Dizem que somos maus

Dizem que somos apenas humanos

Nossa raça, outra igual não encontramos

E por saber que morre cedo.

Deixa o mau como um conselho

Para o bem que passa todo o ano

Ano que passa, passou o tempo

Era hora de ir embora

Pobre senhora que entra depois

Se perdeu em sua cadeira de roda

Rodopiou até cair no chão

Caiu nas garras do curandeiro

Que a usou de todo jeito

Até parar seu coração.

Era apenas mais uma morte em seu lençol

Lençol de pura seda branca,

Destas que cega a pupila

Destas onde o sangue se derrama

Igual a de filmes do passado

Mancha a cabeceira, mancha o colchão,

Mancha de ódio que mancha a cama.

Perdi-me naquela tarde

Voltei mais cedo rever minha Carol.

Precisava sair, mas nunca saía.

Sempre em casa com sua ferida.

Me via perdido, sem saída

Qual seria meu fim

Havia cicuta e os calmantes pesados

O que beber primeiro

Claro eu entendo

Veneno é coisa do passado

O curandeiro também era

Talvez um drink resolva tudo

Um passo para o inferno

Levaria a alma do desgraçado.

Um passo para frente e dois para traz

Assim me diziam que faço

Hora de morrer, era a hora

Melhor hora, era a hora que mato.

Guardei o pequeno frasco

Fechei bem e coloquei no bolso.

Há satisfação em meu olhar

Nada arrependido por estar

Sepultando o curandeiro dentro do poço.

O curandeiro era velho e assustado

Ele nasceu como nenhum outro

Ele tinha o veneno em suas veias

E um olhar sombrio no rosto

Sua vida era sofrida em meio ao caos

E a velha cidade que viveu não era mais tão bela

As construções antigas estavam em ruínas

E as pessoas eram de idade avançada

No meio disso tudo ele crescia

Como um menino sem chances, sem nada

Ele já havia chegado à adolescência

Quando mudou para uma cabana nas montanhas

Os rochedos ameaçadores cercavam seu lar

Mas ele não podia desistir de tudo sem lutar

A vida já havia passado há tempos para ele

E logo já era homem de boa aparência

Criado no campo sobre a natureza

Tudo ia acontecendo rápido

E sua vida passava ainda mais rápida naquela época

Em um inverno rigoroso os ventos sopravam forte

E sua pequena casa quase não resistia

Diante do desespero ele ria

Ao se deparar com as garras da morte

E pela primeira vez sente medo do futuro

Quando o verão chegou, ele se mudou.

E seu futuro explodia em sua cara maltratada

Via-se em seus olhos lagrimados de tristeza

A dor de uma vida duramente angustiada

E assim ele seguia a sua sina, sua batalha.
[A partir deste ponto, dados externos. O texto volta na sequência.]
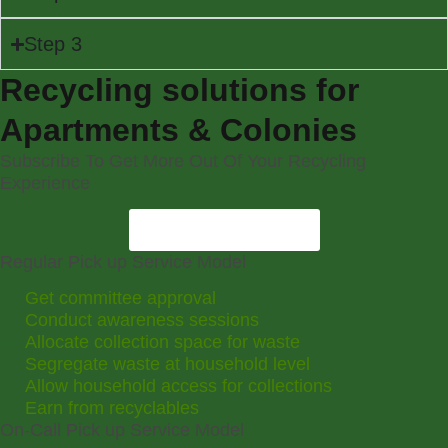
Step 3
Recycling solutions for
Apartments & Colonies
Subscribe To Get More Out Of Your Recycling
Experience
Become A Member
Regular Pick up Service Model
Get committee approval
Conduct awareness sessions
Allocate collection space for waste
Segregate waste at household level
Allow household access for collections
Earn from recyclables
On-Call Pick up Service Model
Trabalhando contra o tempo e as pessoas

Contra aquilo em que ele acreditava,

Em sua vida desprezível, até que não lhe restou nada.
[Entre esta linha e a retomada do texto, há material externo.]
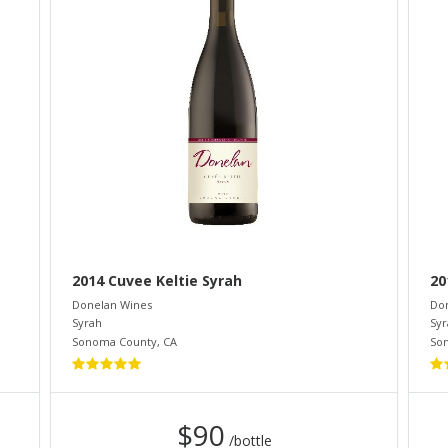
2014 Cuvee Keltie Syrah
20
Donelan Wines
Do
Syrah
Syr
Sonoma County
,
CA
So
$90
/bottle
E assim pela última vez sentiu medo

Para resgatar o destino a tempo

De perder a alma para sua própria sombra.

Na última visita seu chá estava com cicuta

Veneno raro como a erva de muita idade

Produzindo na luz de sua própria lua.

A maldição da eternidade.

Gosto mais de você agora porque está morrendo

Sei lá acho que sempre gostei

Apenas o tempo me fez perceber isso

Somente as grades não me deixariam ser feliz.

Agora lhe vejo no inferno

E o diabo sorri na cruz de minha angústia

Miséria e ódio se misturam

Com nosso sentimento e nossa fúria.

Estou escondido na prisão de meu corpo

Enquanto você apodrece no fundo do quintal.

Ainda ouço sua voz pedindo socorro

Ainda ouço o som do desespero em seu olhar final.
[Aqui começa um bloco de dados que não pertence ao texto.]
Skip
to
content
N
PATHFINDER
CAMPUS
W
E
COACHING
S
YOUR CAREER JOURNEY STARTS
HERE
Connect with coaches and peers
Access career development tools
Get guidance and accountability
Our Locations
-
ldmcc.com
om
O veneno que cortou suas entranhas

Parou devagar seu coração.

Sua voz foi ficando baixinha

E um poço profundo foi à solução

Seu fim foi este

Enterrado em um poço

Envenenado com cicuta

A Deus pedindo socorro

Sobre a luz da lua

Dia seguinte em meio ao sol do meio-dia

Na cidade das sombras

Escuta passos lentamente a caminhar.

Eles vinham em sua direção.

Procurou uma sombra onde pudesse ficar só

Mas o sol do meio-dia

Esconde as sombras da estrada de chão

Que o levou ao nada

Entre o caminho da tristeza

E os becos da solidão.

Depois partiu para lugar nenhum

E o sol já não brilhava tão alto assim

Pela estrada de pedras da velha cidade

Ele seguiu, no meio da escuridão.

E se perdeu no vale das sombras da morte.

Agora a caminho do céu,

Não consegue enxergar a luz.

E com as minhas mãos vazias

Vaga pelo infinito sem esperanças e sem direção alguma.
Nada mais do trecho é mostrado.